We must take our executives into serious physical illness or subject them to great traumatic stress before looking at even the chance of a slide back toward first-level reactive existence. Frustration and economic failure do not equal Beige. Take the person centralized in E-R and put them in a disaster situation, a sinking ferry boat, perhaps, and they might reframe the situation to A-level survival and shift into a corresponding N neurology, behavior shocking others who might have maintained Q or R or S approach.

Subject the person to a civil war, bomb their home, and force them to seek a refugee camp; even then, the chance of seeing a regression to Beige is slight except for children. Will A-level problems for all become more urgent? Yes. But will N-level neurology take over? Not much chance.  Thus, while relief efforts address A-level physiological needs, the psychological relief must be at higher levels so recovery is expedited and regression for the most vulnerable avoided.

For someone centralized at A-N, the process of meeting biological requirements takes up much of the day’s energy; survival is not a given, and choice is virtually non-existent. The only option is instinct. Thus we say that ‘Beige’ is rare in today’s world except as a phase of early child development or the result of brain damage that peels more complex thinking away.

However, many instructors continue to erroneously cite “street people” as examples of A-N living. Only the seriously mentally ill or intoxicated even come close. Talk with a sample of homeless folks and you’ll quickly recognize a huge range of cognitive complexity, usually far beyond N-level neurology. While the A problems are more immediate for the urban homeless than for the lawyers, bankers, and shoppers walking around them, relatively few street dwellers are functioning at the first level of human existence. Those who are close to it frequently are seriously mentally ill or drug damaged. Look for the reasons why someone is living on the street; very, very rarely is it due to a lack of brain power or closedness at A-N.

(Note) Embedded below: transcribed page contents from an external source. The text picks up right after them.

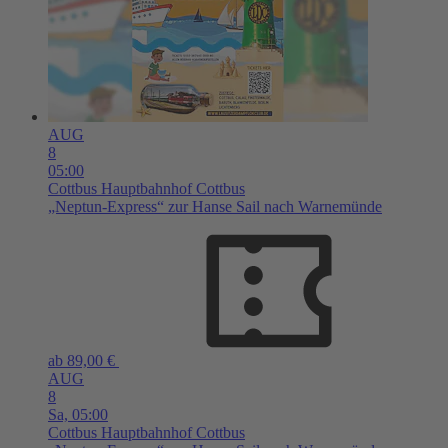
AUG
8
05:00
Cottbus
Hauptbahnhof Cottbus
„Neptun-Express“ zur Hanse Sail nach Warnemünde
ab 89,00 €
AUG
8
Sa,
05:00
Cottbus
Hauptbahnhof Cottbus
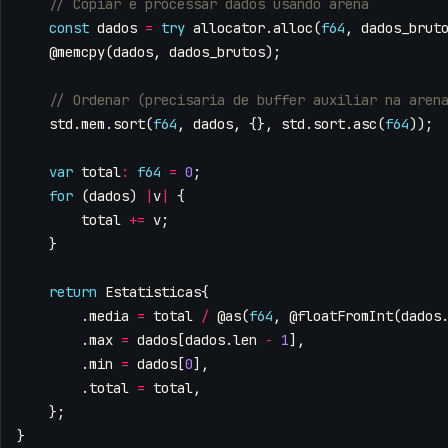
const
dados
=
try
allocator
.
alloc
(
f64
,
dados_brut
@memcpy
(
dados
,
dados_brutos
);
std
.
mem
.
sort
(
f64
,
dados
,
{},
std
.
sort
.
asc
(
f64
));
var
total
:
f64
=
0
;
for
(
dados
)
|
v
|
{
total
+=
v
;
}
return
Estatisticas
{
.
media
=
total
/
@as
(
f64
,
@floatFromInt
(
dados
.
max
=
dados
[
dados
.
len
-
1
],
.
min
=
dados
[
0
],
.
total
=
total
,
};
}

To say that N neurology is basic is not to say that it is deficient. It was all we had for the early ages of mankind on earth. When the A problems are overwhelming, it is the appropriate and congruent means for coping. It brings unique intelligences and competencies to the fore matched to an A world. We sometimes hear comments about companies moving into Beige. This is simply nonsense because the over-simplistic metaphor misses the complexity of the existential problems, as well as the elaborated capacities for conceptualizing them. Is the corporate thinking reflexological and automatic, rooted in immediate satisfaction of basic physiological needs and instinctive, or functioning in a strategic and calculated manner to sustain profitability and market niche? Or are there issues of competitive advantage, fiscal management, resource allocation, regulatory environments, workforce capabilities and executive competencies? If the answer is yes, then you can see the fallacy in the Beige blunder.